Admettons qu'on mette nos enfants devant des ordis toute la journée à l'école et qu'ils continuent de le faire en soirée.

Pendant des années! N'a-t-on pas documenté des problématiques de santé oculaire? Le corps n’a-t-il pas besoin de bouger, de danser, de jouer aussi. Pense-t-on aux conséquences de tels choix de société?

L'écriture en action mobilise très probablement. Évidemment, on n'écrit plus des lettres manuscrites. En même temps, je n'écrivais pas de lettres quand j'étais jeune à l'école, mais je m'exerçais à faire de bonnes phrases en apprenant à respecter la grammaire française et puis, on bricolait quelques textes de temps en temps. Des exercices d'écriture. Pas des lettres... rien de fonctionnel ou à peine. Cette approche du prêt à servir tout de suite est une idée nouvelle discutable indiscutable. Et pourtant... j'apprenais... Le sens ne venait pas de ce que je produisais, mais du regard de ma mère qui valorisait ces apprentissages simplement. La valeur de bien écrire en soi. On ne me faisait pas croire que j'étais déjà un scripteur, un écrivain. J'avais des croutes à manger. Je découvrais les romans, les journaux, l'écrit qu'utilisent les adultes, ce monde si complexe auquel j'aspirais.

Où est ce lieu de préparation, de patientes préparations? Faire de soi une fiche Facebook à partager avec des amis est une mode qu'un groupe a réussi à rendre populaire. Est-ce franchement ça l'humanité de demain? Je sais pour le vivre de plus en plus que cette relation avec le virtuel fait négliger la réalité des relations humaines. Permet aussi parfois d'éviter la vie et ses rigueurs. Je crois que pour le moment devant ces nouveaux supports de l'expression personnelle, nous sommes tous des novices, des humains qui expérimentons et nous nous adaptons à ces changements. Personne n'est en mesure encore de juger de la portée et de la valeur de ces outils. On prétend connaître l'avenir. Vraiment?

Je veux bien que le marketing, la vente, le c.v. ou le portfolio, le Facebook qui vend la personnalité soient des réalités qui font vivre bien des gens qui nécessitent le développement de compétences. Pourquoi faudrait-il que moi, simple enseignant d'habiletés de base en écriture, je supervise des activités dont la portée me dépasse, voire questionne mes propres valeurs?

Je n'ai pas de page Facebook, mon médium virtuel est autre et pis quoi? Ai-je à vendre une vision de l'existence ou simplement outiller un jeune à exprimer par écrit sa pensée ou communiquer des informations de manières claires en respectant le code linguistique pour qu'il en fasse ce qui lui plait ou l'utilise dans sa vie?

Depuis longtemps l'approche fonctionnelle domine la matière que j'enseigne et n'offre pas de résultats vraiment probants. Les nouvelles technologies offrent toujours plus de la même chose avec une illusoire assistance qui n'a pas été démontrée.

A valoriser le faire pour le faire, peut-on vraiment travailler le bien faire, la patience de bien faire? Nous ne sommes pas dans le même cadre de valorisation.

Moi-même, je suis aspiré par ce désir dévorant de tout faire bien tout de suite. Cet élan dévorant me questionne.

Je me demande si certaines valeurs du passé que la sagesse des âges a reconnu n'ont pas à retrouver leur place raisonnable dans nos agitations modernes.
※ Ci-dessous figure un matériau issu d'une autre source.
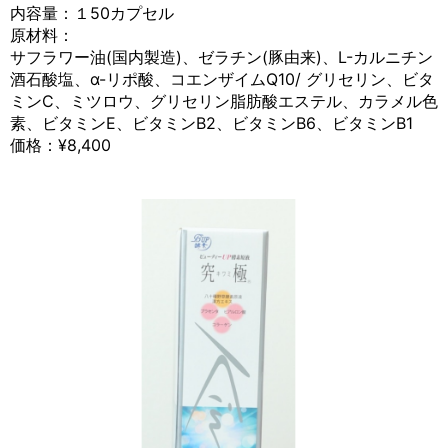
内容量：１50カプセル
原材料：
サフラワー油(国内製造)、ゼラチン(豚由来)、L-カルニチン
酒石酸塩、α-リポ酸、コエンザイムQ10/ グリセリン、ビタ
ミンC、ミツロウ、グリセリン脂肪酸エステル、カラメル色
素、ビタミンE、ビタミンB2、ビタミンB6、ビタミンB1
価格：¥8,400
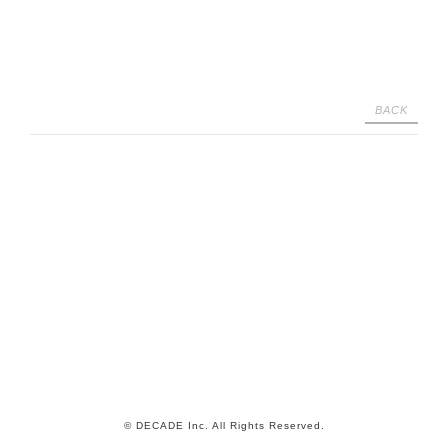
BACK
© DECADE Inc. All Rights Reserved.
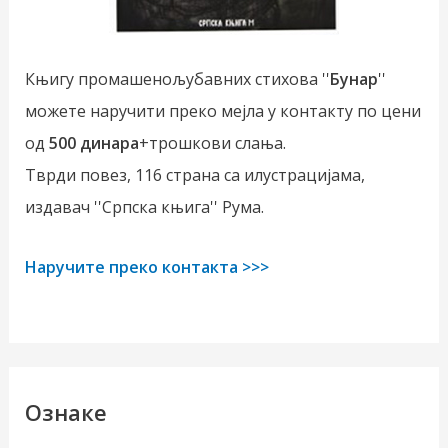
Књигу промашенољубавних стихова ''
Бунар
''
можете наручити преко мејла у контакту по цени
од
500 динара
+трошкови слања.
Тврди повез, 116 страна са илустрацијама,
издавач ''Српска књига'' Рума.
Наручите преко контакта >>>
Ознаке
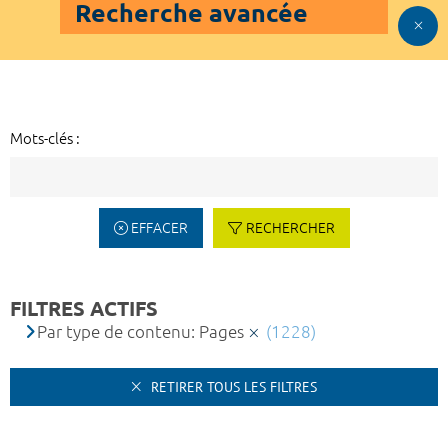
Recherche avancée
Mots-clés :
EFFACER
RECHERCHER
FILTRES ACTIFS
Par type de contenu: Pages
(1228)
RETIRER TOUS LES FILTRES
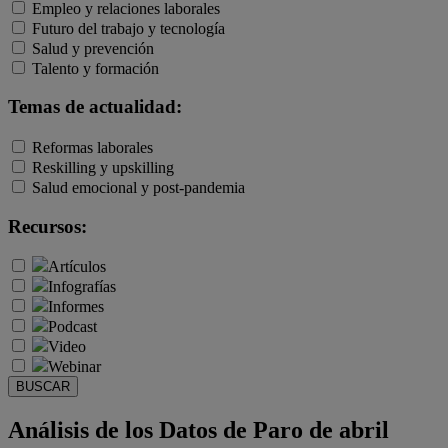
Empleo y relaciones laborales
Futuro del trabajo y tecnología
Salud y prevención
Talento y formación
Temas de actualidad:
Reformas laborales
Reskilling y upskilling
Salud emocional y post-pandemia
Recursos:
Artículos
Infografías
Informes
Podcast
Video
Webinar
BUSCAR
Análisis de los Datos de Paro de abril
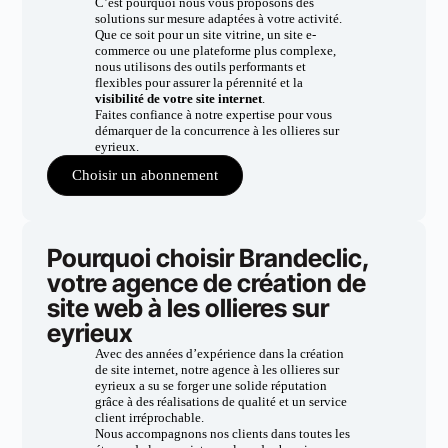
C’est pourquoi nous vous proposons des
solutions sur mesure adaptées à votre activité.
Que ce soit pour un site vitrine, un site e-
commerce ou une plateforme plus complexe,
nous utilisons des outils performants et
flexibles pour assurer la pérennité et la
visibilité de votre site internet
.
Faites confiance à notre expertise pour vous
démarquer de la concurrence à les ollieres sur
eyrieux.
Choisir un abonnement
Pourquoi choisir Brandeclic,
votre agence de création de
site web à les ollieres sur
eyrieux
Avec des années d’expérience dans la création
de site internet, notre agence à les ollieres sur
eyrieux a su se forger une solide réputation
grâce à des réalisations de qualité et un service
client irréprochable.
Nous accompagnons nos clients dans toutes les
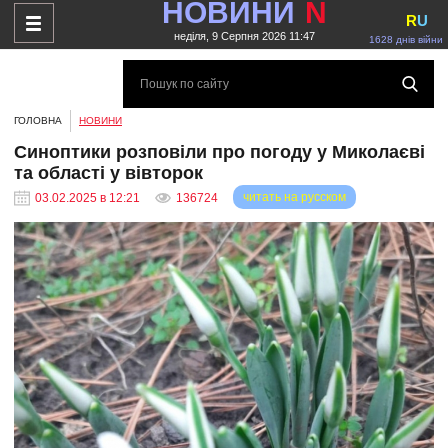
НОВИНИ
N
R
U
неділя, 9 Серпня 2026 11:47
1628 днів війни
ГОЛОВНА
НОВИНИ
Синоптики розповіли про погоду у Миколаєві
та області у вівторок
читать на русском
03.02.2025 в 12:21
136724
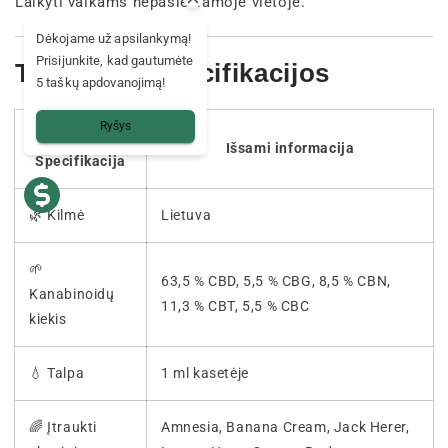
Laikyti vaikams nepasiekiamoje vietoje.
Dėkojame už apsilankymą!
Prisijunkite, kad gautumėte
Techninės specifikacijos
5 taškų apdovanojimą!
Ryšys
🧾
Išsami informacija
Specifikacija
🌿 Kilmė
Lietuva
🌱
63,5 % CBD, 5,5 % CBG, 8,5 % CBN,
Kanabinoidų
11,3 % CBT, 5,5 % CBC
kiekis
💧 Talpa
1 ml kasetėje
🌈 Įtraukti
Amnesia, Banana Cream, Jack Herer,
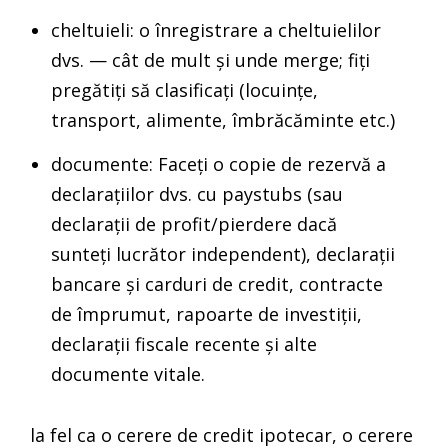
cheltuieli: o înregistrare a cheltuielilor
dvs. — cât de mult și unde merge; fiți
pregătiți să clasificați (locuințe,
transport, alimente, îmbrăcăminte etc.)
documente: Faceți o copie de rezervă a
declarațiilor dvs. cu paystubs (sau
declarații de profit/pierdere dacă
sunteți lucrător independent), declarații
bancare și carduri de credit, contracte
de împrumut, rapoarte de investiții,
declarații fiscale recente și alte
documente vitale.
la fel ca o cerere de credit ipotecar, o cerere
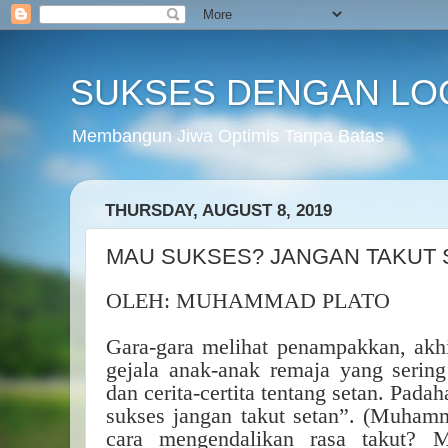
SUKSES DENGAN LO
Membangun Jiwa Optimis Tanpa Batas
THURSDAY, AUGUST 8, 2019
MAU SUKSES? JANGAN TAKUT 
OLEH: MUHAMMAD PLATO
Gara-gara melihat penampakkan, akhir
gejala anak-anak remaja yang sering
dan cerita-certita tentang setan. Pada
sukses jangan takut setan”. (Muham
cara mengendalikan rasa takut? M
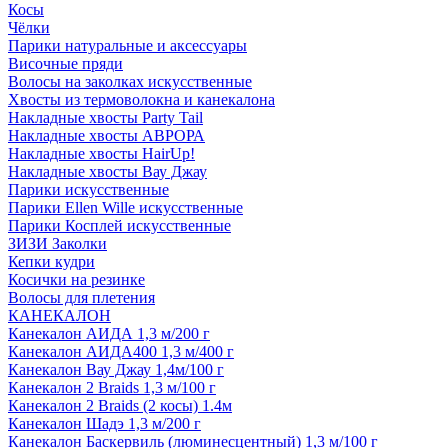
Косы
Чёлки
Парики натуральные и аксессуары
Височные пряди
Волосы на заколках искусственные
Хвосты из термоволокна и канекалона
Накладные хвосты Party Tail
Накладные хвосты АВРОРА
Накладные хвосты HairUp!
Накладные хвосты Вау Джау
Парики искусственные
Парики Ellen Wille искусственные
Парики Косплей искусственные
ЗИЗИ Заколки
Кепки кудри
Косички на резинке
Волосы для плетения
КАНЕКАЛОН
Канекалон АИДА 1,3 м/200 г
Канекалон АИДА400 1,3 м/400 г
Канекалон Вау Джау 1,4м/100 г
Канекалон 2 Braids 1,3 м/100 г
Канекалон 2 Braids (2 косы) 1.4м
Канекалон Шадэ 1,3 м/200 г
Канекалон Баскервиль (люминесцентный) 1,3 м/100 г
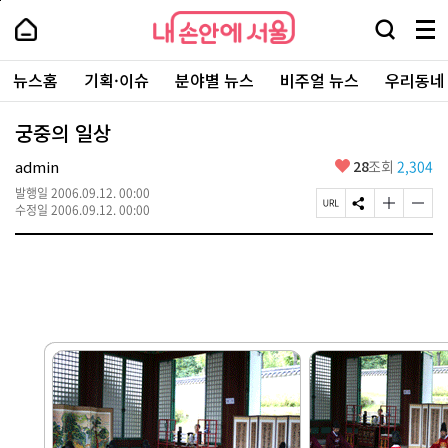
본
페
내
문
이
내
손
검
메
바
지
손
안
색
뉴
로
상
안
주
에
창
전
가
단
에
뉴스홈
기획·이슈
분야별 뉴스
비주얼 뉴스
우리동네
요
서
열
체
기
으
서
서
울
기
보
로
울
비
기
이
-
궁중의 일상
스
동
서
바
울
좋
admin
28
조회
2,304
로
시
아
가
대
발행일
2006.09.12. 00:00
요
기
페
S
글
글
표
수정일
2006.09.12. 00:00
이
N
자
자
소
지
S
크
크
통
U
공
기
기
포
R
유
크
작
털
L
하
게
게
복
기
변
변
사
경
경
하
하
기
기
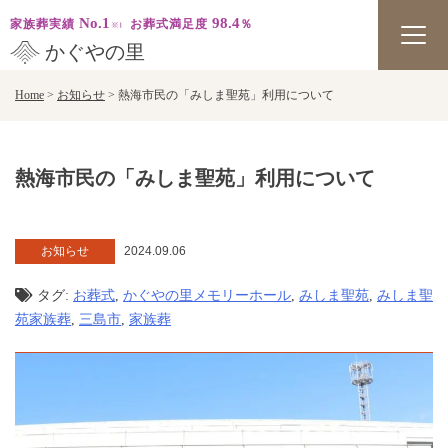
No.1
98.4
家族葬実績
お葬式満足度
％
かぐやの里
Skip
Home
>
お知らせ
>
熱海市民の「みしま聖苑」利用について
to
content
熱海市民の「みしま聖苑」利用について
お知らせ
2024.09.06
タグ:
お葬式
,
かぐやの里メモリーホール
,
みしま聖苑
,
みしま聖
苑家族葬
,
三島市
,
家族葬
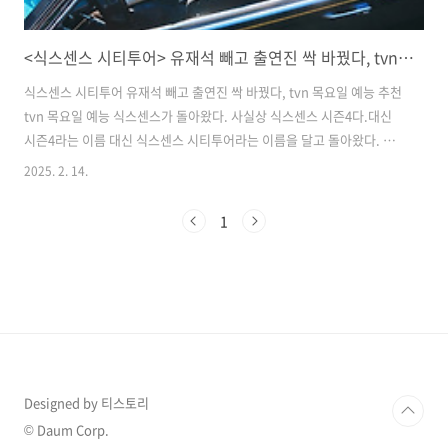
<식스센스 시티투어> 유재석 빼고 출연진 싹 바꿨다, tvn 목요일 예능 추천
식스센스 시티투어 유재석 빼고 출연진 싹 바꿨다, tvn 목요일 예능 추천
tvn 목요일 예능 식스센스가 돌아왔다. 사실상 식스센스 시즌4다.대신
시즌4라는 이름 대신 식스센스 시티투어라는 이름을 달고 돌아왔다. 그
도 그럴 것이 유재석 빼고 출연진을 확 바꾸었다. 포맷은 기존과 같다.
2025. 2. 14.
sns를 점령한 핫플과 뜨거운 이슈를 찾아 떠난 여행에서 숨겨진 단 하나
의 가짜를 찾는 예능이다. 보는 재미가 쏠쏠하다. 더구나 이번 시즌에선
1
기존 출연자들이 대거 하차하고 새로운 출연진으로 꾸며졌다.​ 기존 경력
자인 유재석을 제외하곤 모두 뉴페이스다.송은이, 고경표, 미미가 뭉쳤
다. 나름 다 호감이라 좋다. 오나라, 제시, 미주, 이상엽이 하차했다. 오나
라 하차는 좀 아쉽지만 다른 출연진 교체는 잘한 걸로 보인다. 제시가 ..
Designed by 티스토리
© Daum Corp.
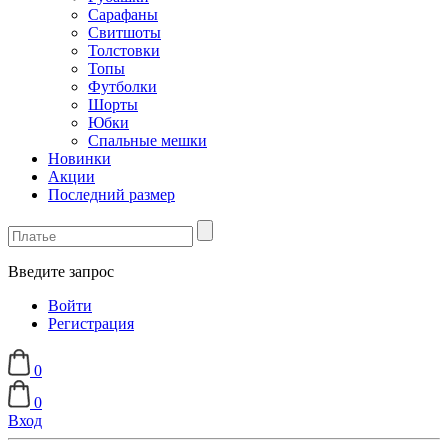
Сарафаны
Свитшоты
Толстовки
Топы
Футболки
Шорты
Юбки
Спальные мешки
Новинки
Акции
Последний размер
Введите запрос
Войти
Регистрация
0
0
Вход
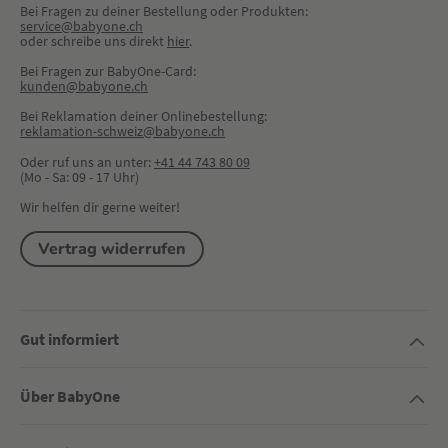
Bei Fragen zu deiner Bestellung oder Produkten:
service@babyone.ch
oder schreibe uns direkt 
hier
.
Bei Fragen zur BabyOne-Card:
kunden@babyone.ch
Bei Reklamation deiner Onlinebestellung:
reklamation-schweiz@babyone.ch
Oder ruf uns an unter:
+41 44 743 80 09
(Mo - Sa: 09 - 17 Uhr)
Wir helfen dir gerne weiter!
Vertrag widerrufen
Gut informiert
Über BabyOne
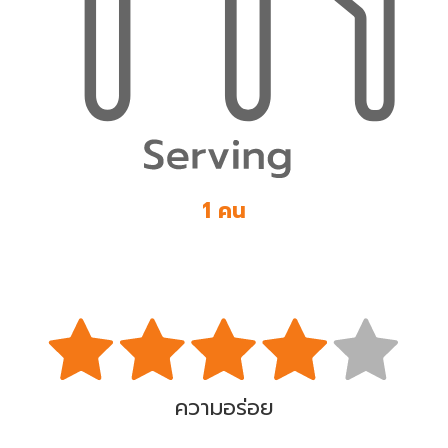
1 คน
ความอร่อย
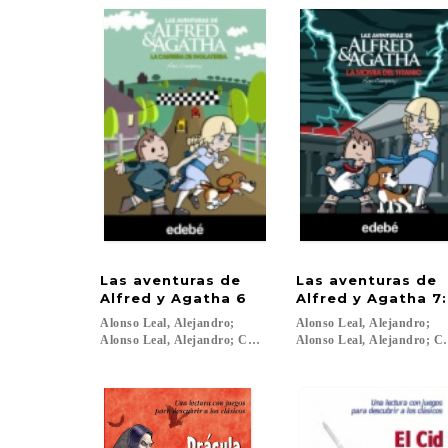
Las aventuras de
Las aventuras de
Alfred y Agatha 6
Alfred y Agatha 7:
Alonso Leal, Alejandro;
Alonso Leal, Alejandro;
Alonso Leal, Alejandro; Campoy, Ana...
Alonso Leal, Alejandro; C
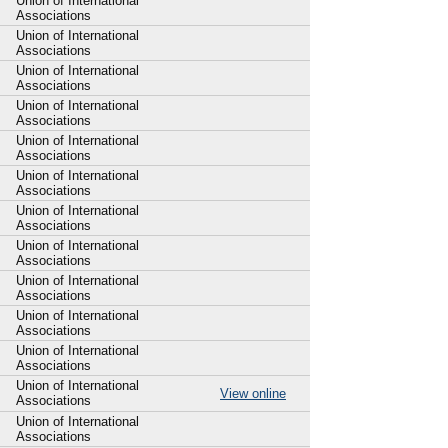
Union of International
Associations
Union of International
Associations
Union of International
Associations
Union of International
Associations
Union of International
Associations
Union of International
Associations
Union of International
Associations
Union of International
Associations
Union of International
Associations
Union of International
Associations
Union of International
Associations
Union of International
View online
Associations
Union of International
Associations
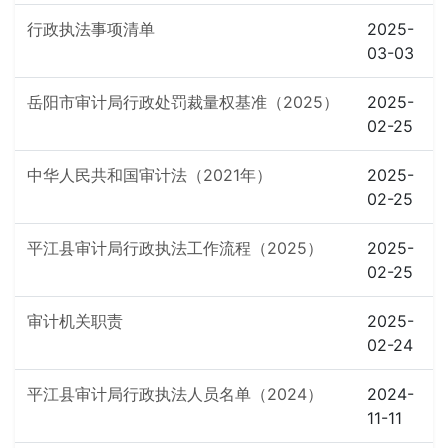
行政执法事项清单
2025-
03-03
岳阳市审计局行政处罚裁量权基准（2025）
2025-
02-25
中华人民共和国审计法（2021年）
2025-
02-25
平江县审计局行政执法工作流程（2025）
2025-
02-25
审计机关职责
2025-
02-24
平江县审计局行政执法人员名单（2024）
2024-
11-11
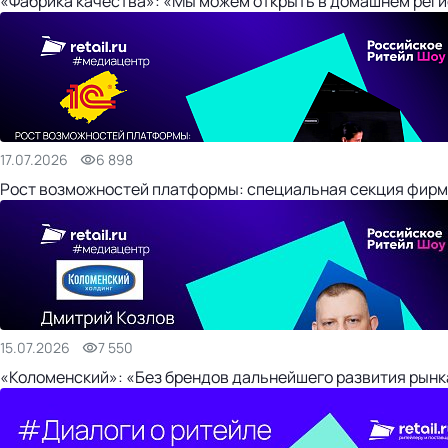
«Фабрика качества»: «Мы можем открыть в домашнем регио
17.07.2026
6 898
Рост возможностей платформы: специальная секция фирм
15.07.2026
7 550
«Коломенский»: «Без брендов дальнейшего развития рынка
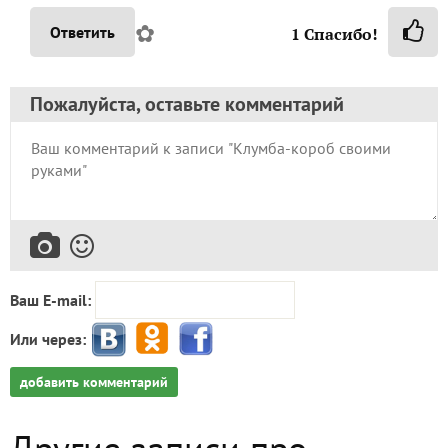
✿
Ответить
1
Спасибо!
Пожалуйста, оставьте комментарий
Ваш E-mail:
Или через:
добавить комментарий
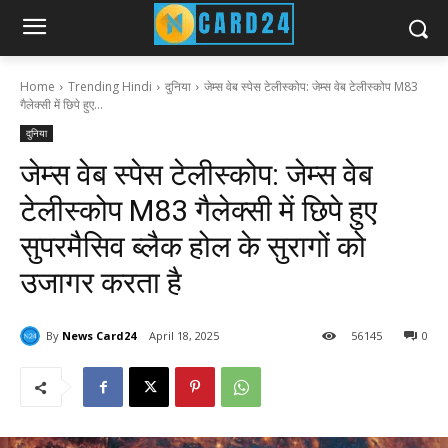
Home
Trending Hindi
दुनिया
जेम्स वेब स्पेस टेलीस्कोप: जेम्स वेब टेलीस्कोप M83
गैलेक्सी में छिपे हुए...
दुनिया
जेम्स वेब स्पेस टेलीस्कोप: जेम्स वेब
टेलीस्कोप M83 गैलेक्सी में छिपे हुए
सुपरमैसिव ब्लैक होल के सुरागों को
उजागर करता है
By
News Card24
April 18, 2025
56
145
0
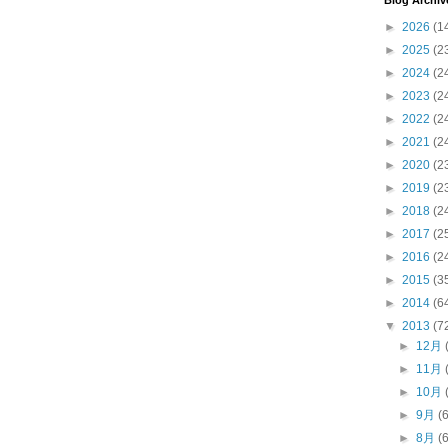
Blog Archiv
►
2026
(1
►
2025
(2
►
2024
(2
►
2023
(2
►
2022
(2
►
2021
(2
►
2020
(2
►
2019
(2
►
2018
(2
►
2017
(2
►
2016
(2
►
2015
(3
►
2014
(6
▼
2013
(7
►
12月
►
11月
►
10月
►
9月
(
►
8月
(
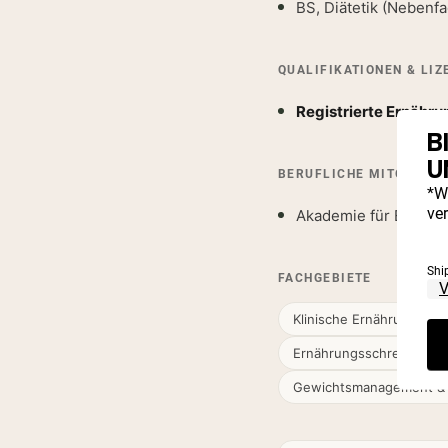
BS, Diätetik (Nebenfa
QUALIFIKATIONEN & LIZ
Registrierte Ernähr
B
U
BERUFLICHE MITGLIED
*W
ve
Akademie für Ernähru
Shi
FACHGEBIETE
Klinische Ernährung & me
Ernährungsschreiben & 
Gewichtsmanagement & 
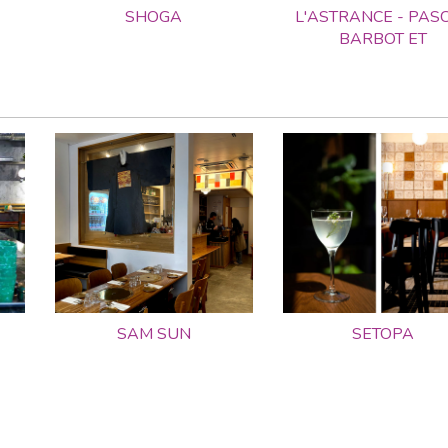
SHOGA
L'ASTRANCE - PAS
BARBOT ET
SAM SUN
SETOPA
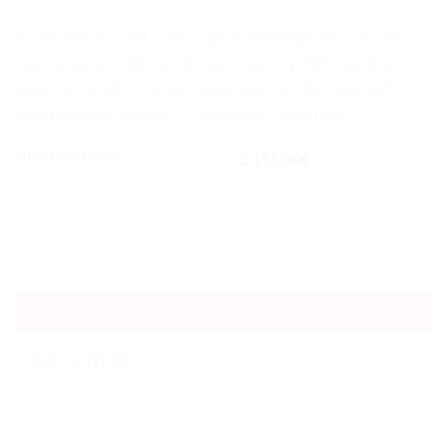
CJ2M-CPU33; CPU with built-in EtherNet/IP port, 20K
steps program, 32K words data memory, 32K words x 1
bank EM, 2560 I/O max, option port for RS-232C/485,
USB programming port, 3 expansion racks max.
2026 Liste Fiyatı;
2.155,00
€
CJ2M-CPU33 quantity
ADD TO CART
Add to Wishlist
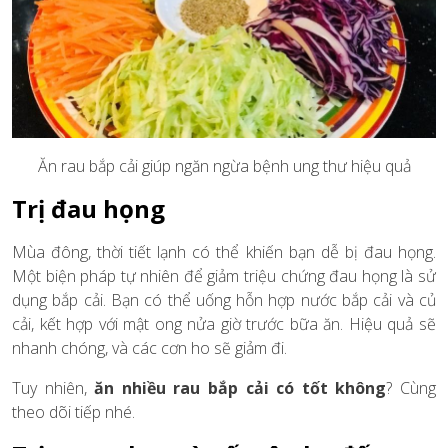
Ăn rau bắp cải giúp ngăn ngừa bệnh ung thư hiệu quả
Trị đau họng
Mùa đông, thời tiết lạnh có thể khiến bạn dễ bị đau họng.
Một biện pháp tự nhiên để giảm triệu chứng đau họng là sử
dụng bắp cải. Bạn có thể uống hỗn hợp nước bắp cải và củ
cải, kết hợp với mật ong nửa giờ trước bữa ăn. Hiệu quả sẽ
nhanh chóng, và các cơn ho sẽ giảm đi.
Tuy nhiên,
ăn nhiều rau bắp cải có tốt không
? Cùng
theo dõi tiếp nhé.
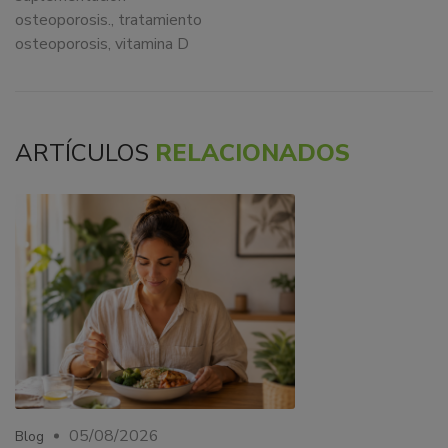
osteoporosis.
,
tratamiento
osteoporosis
,
vitamina D
ARTÍCULOS
RELACIONADOS
05/08/2026
Blog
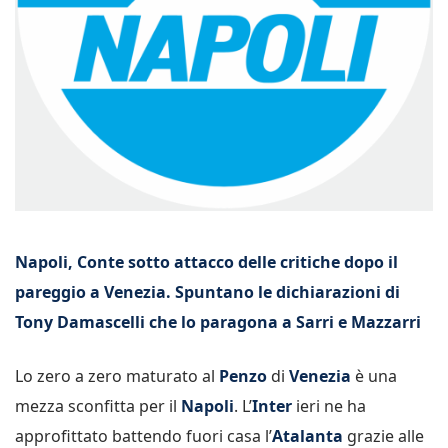
Napoli, Conte sotto attacco delle critiche dopo il
pareggio a Venezia. Spuntano le dichiarazioni di
Tony Damascelli che lo paragona a Sarri e Mazzarri
Lo zero a zero maturato al
Penzo
di
Venezia
è una
mezza sconfitta per il
Napoli
. L’
Inter
ieri ne ha
approfittato battendo fuori casa l’
Atalanta
grazie alle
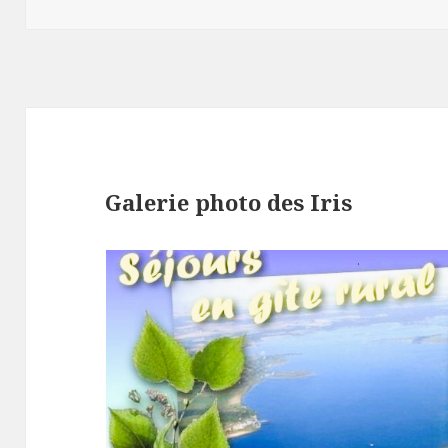
le
Galerie photo des Iris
Je résiste oui, certainement, devant le fait que je ne suis pas ce surhomme, qui sait tout et maîtrise tout et qui peut s'adapter à tout, qu'exige ce monde frénétique et je me questionne plus simplement sur le besoin simplement humain d'être aussi en équilibre. Je me demande si nous ne sommes pas inconscients un peu de lancer nos jeunes sans savoir dans ces servitudes nouvelles sans en avoir pleinement reconnu les conséquences pour l'humain.

Je me suis perdu plus d'une fois dans l'homme numérisé. Pour vous, tout est si clair?

Dans la vie, on peut se briser sur les obstacles ou apprendre à faire attention à la réalité et à certaines de nos limites. L'illusion virtuelle nous donne l'impression d'être des dieux, mais ce n'est qu'une illusion. Apprécier, accepter la résistance en soi, c'est souvent apprendre à se respecter.